- _Collection entries_:
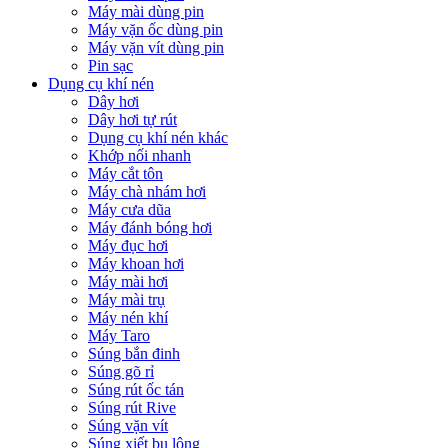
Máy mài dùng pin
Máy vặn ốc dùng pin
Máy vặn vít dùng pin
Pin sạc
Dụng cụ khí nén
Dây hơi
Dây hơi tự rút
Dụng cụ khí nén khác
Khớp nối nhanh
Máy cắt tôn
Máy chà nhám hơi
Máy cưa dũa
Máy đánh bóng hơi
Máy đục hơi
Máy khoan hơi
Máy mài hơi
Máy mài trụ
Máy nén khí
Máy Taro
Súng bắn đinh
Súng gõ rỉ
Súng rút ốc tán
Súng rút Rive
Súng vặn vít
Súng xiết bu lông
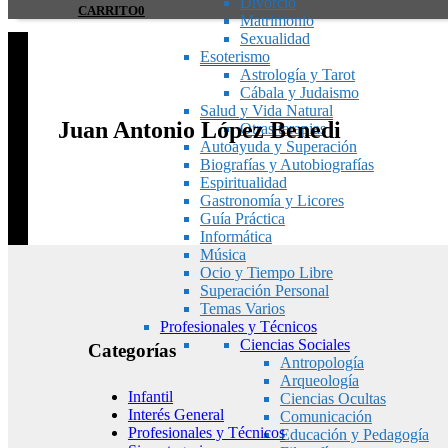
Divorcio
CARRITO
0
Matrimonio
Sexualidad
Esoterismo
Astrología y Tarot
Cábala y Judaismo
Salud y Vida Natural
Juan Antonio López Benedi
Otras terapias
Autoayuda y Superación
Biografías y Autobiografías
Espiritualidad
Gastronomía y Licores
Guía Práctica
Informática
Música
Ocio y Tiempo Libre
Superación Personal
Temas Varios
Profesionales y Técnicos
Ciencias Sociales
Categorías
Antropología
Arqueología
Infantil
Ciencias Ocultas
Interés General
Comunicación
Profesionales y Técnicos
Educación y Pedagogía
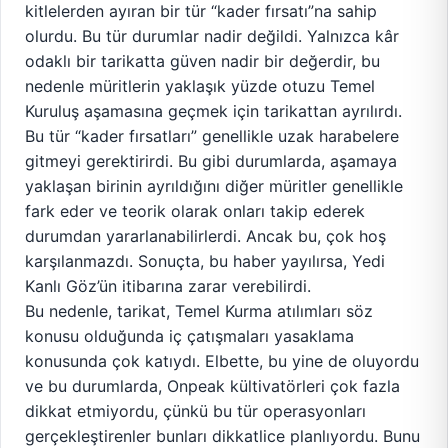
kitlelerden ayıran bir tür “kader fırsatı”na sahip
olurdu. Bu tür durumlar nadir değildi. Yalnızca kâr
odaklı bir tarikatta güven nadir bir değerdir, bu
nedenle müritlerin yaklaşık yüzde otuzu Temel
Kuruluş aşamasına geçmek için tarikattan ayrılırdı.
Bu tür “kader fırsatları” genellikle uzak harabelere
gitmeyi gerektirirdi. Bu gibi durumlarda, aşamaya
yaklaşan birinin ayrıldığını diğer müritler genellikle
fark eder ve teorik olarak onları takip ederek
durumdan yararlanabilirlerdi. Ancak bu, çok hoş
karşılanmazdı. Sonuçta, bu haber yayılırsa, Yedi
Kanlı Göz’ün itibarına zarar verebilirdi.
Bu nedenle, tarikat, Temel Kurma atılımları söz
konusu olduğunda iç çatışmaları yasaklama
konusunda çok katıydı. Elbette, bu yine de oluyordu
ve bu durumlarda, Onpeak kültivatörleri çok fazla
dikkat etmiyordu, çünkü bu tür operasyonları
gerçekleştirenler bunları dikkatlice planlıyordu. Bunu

...

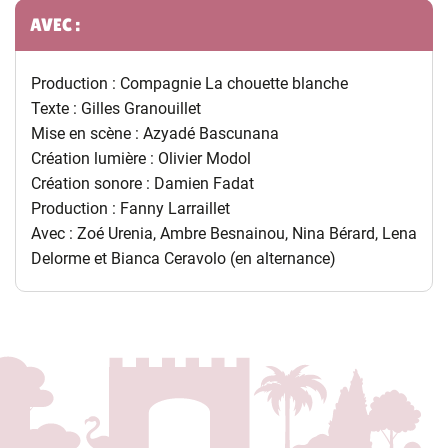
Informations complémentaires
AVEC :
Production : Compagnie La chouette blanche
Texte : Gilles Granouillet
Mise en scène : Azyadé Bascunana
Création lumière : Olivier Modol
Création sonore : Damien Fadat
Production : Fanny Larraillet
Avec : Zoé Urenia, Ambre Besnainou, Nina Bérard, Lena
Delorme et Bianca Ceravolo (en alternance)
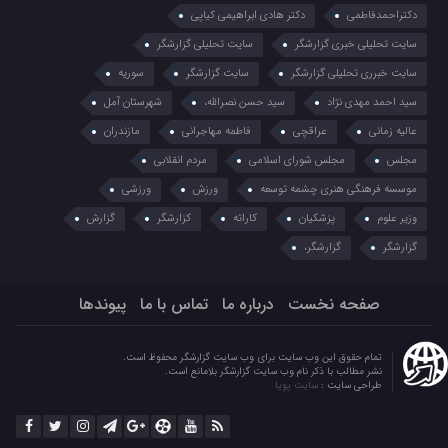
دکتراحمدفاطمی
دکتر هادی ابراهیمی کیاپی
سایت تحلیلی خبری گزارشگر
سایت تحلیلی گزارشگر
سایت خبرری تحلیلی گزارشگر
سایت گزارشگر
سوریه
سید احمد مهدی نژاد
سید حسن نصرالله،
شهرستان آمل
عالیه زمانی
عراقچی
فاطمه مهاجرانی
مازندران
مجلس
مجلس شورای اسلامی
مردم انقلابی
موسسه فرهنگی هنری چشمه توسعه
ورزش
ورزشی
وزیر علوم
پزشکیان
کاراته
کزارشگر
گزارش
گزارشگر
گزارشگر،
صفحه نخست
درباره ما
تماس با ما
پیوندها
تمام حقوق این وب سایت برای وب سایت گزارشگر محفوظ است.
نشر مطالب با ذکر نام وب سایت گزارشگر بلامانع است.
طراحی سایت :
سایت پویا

* * *

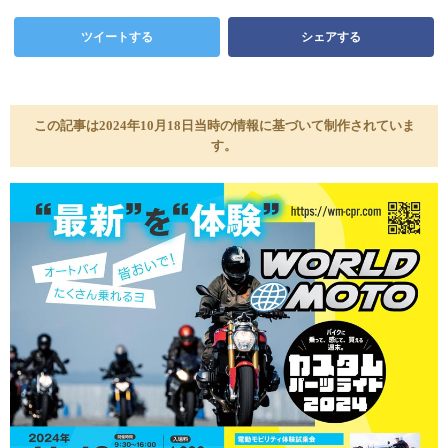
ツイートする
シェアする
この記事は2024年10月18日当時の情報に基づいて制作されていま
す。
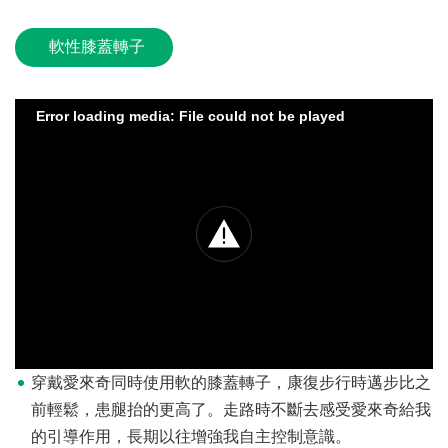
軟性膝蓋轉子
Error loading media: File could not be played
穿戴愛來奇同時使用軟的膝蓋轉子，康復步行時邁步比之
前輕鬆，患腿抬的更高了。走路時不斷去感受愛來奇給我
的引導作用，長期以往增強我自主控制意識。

- _Goal of the exercise_: In the records above, the line with "Máy mài dùng pin" marks the start and the line with "Súng rút Rive" marks the end; copy that stretch exactly, both lines included, and nothing else.

- _Exercise result_:
Máy mài dùng pin
Máy vặn ốc dùng pin
Máy vặn vít dùng pin
Pin sạc
Dụng cụ khí nén
Dây hơi
Dây hơi tự rút
Dụng cụ khí nén khác
Khớp nối nhanh
Máy cắt tôn
Máy chà nhám hơi
Máy cưa dũa
Máy đánh bóng hơi
Máy đục hơi
Máy khoan hơi
Máy mài hơi
Máy mài trụ
Máy nén khí
Máy Taro
Súng bắn đinh
Súng gõ rỉ
Súng rút ốc tán
Súng rút Rive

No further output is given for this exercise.